**Work to be completed:**
Restate all of the records below exactly. Do not carry over any image.

++++ Dataset entries

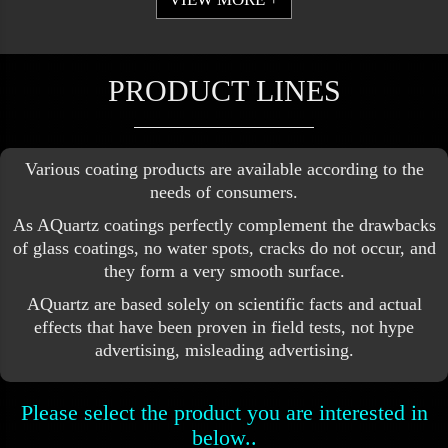
PRODUCT LINES
Various coating products are available according to the
needs of consumers.
As AQuartz coatings perfectly complement the drawbacks
of glass coatings, no water spots, cracks do not occur, and
they form a very smooth surface.
AQuartz are based solely on scientific facts and actual
effects that have been proven in field tests, not hype
advertising, misleading advertising.
Please select the product you are interested in
below..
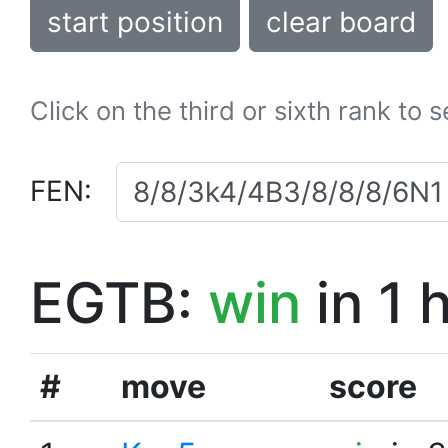
start position
clear board
Click on the third or sixth rank to 
FEN:
EGTB:
win
in 1 
#
move
score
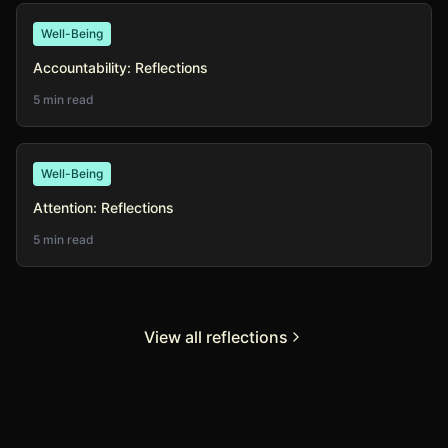
Well-Being
Accountability: Reflections
5 min read
Well-Being
Attention: Reflections
5 min read
View all reflections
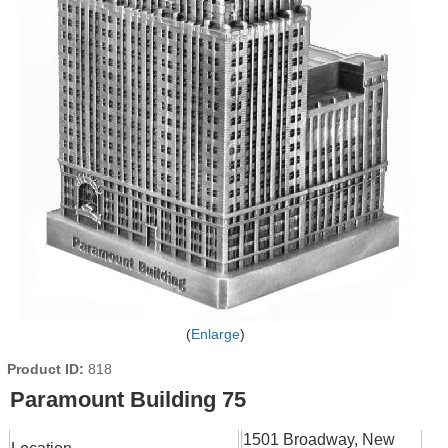
Enlarge
Product ID
818
Paramount Building 75
1501 Broadway, New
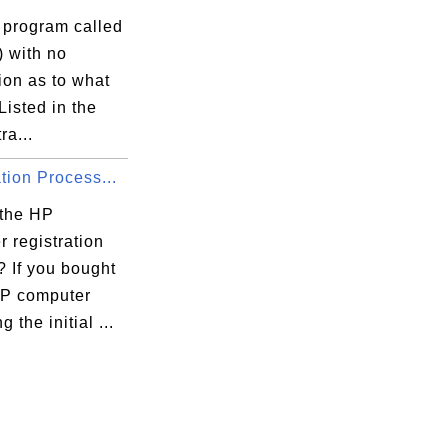
 program called
) with no
ion as to what
. Listed in the
ra...
tion Process...
 the HP
 registration
? If you bought
P computer
 the initial ...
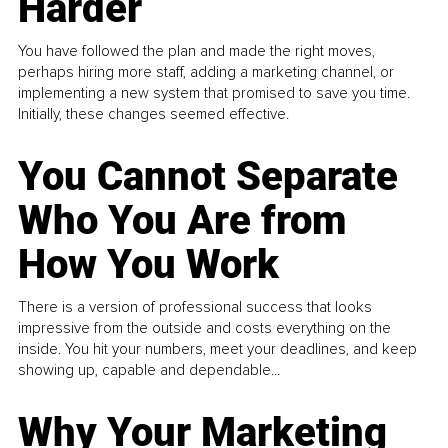
Harder
You have followed the plan and made the right moves,
perhaps hiring more staff, adding a marketing channel, or
implementing a new system that promised to save you time.
Initially, these changes seemed effective.
You Cannot Separate
Who You Are from
How You Work
There is a version of professional success that looks
impressive from the outside and costs everything on the
inside. You hit your numbers, meet your deadlines, and keep
showing up, capable and dependable...
Why Your Marketing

++++++++

**Finished exercise:**
PRODUCT LINES
Various coating products are available according to the
needs of consumers.
As AQuartz coatings perfectly complement the drawbacks
of glass coatings, no water spots, cracks do not occur, and
they form a very smooth surface.
AQuartz are based solely on scientific facts and actual
effects that have been proven in field tests, not hype
advertising, misleading advertising.
Please select the product you are interested in
below..
start position
clear board
Click on the third or sixth rank to 
FEN:
EGTB:
win
in 1 
#
move
score
Well-Being
Accountability: Reflections
5 min read
Well-Being
Attention: Reflections
5 min read
View all reflections
Enlarge
Product ID
818
Paramount Building 75
1501 Broadway, New
 program called
) with no
ion as to what
. Listed in the
ra...
tion Process...
 the HP
 registration
? If you bought
P computer
 the initial ...
Harder
You have followed the plan and made the right moves,
perhaps hiring more staff, adding a marketing channel, or
implementing a new system that promised to save you time.
Initially, these changes seemed effective.
You Cannot Separate
Who You Are from
How You Work
There is a version of professional success that looks
impressive from the outside and costs everything on the
inside. You hit your numbers, meet your deadlines, and keep
showing up, capable and dependable...
Why Your Marketing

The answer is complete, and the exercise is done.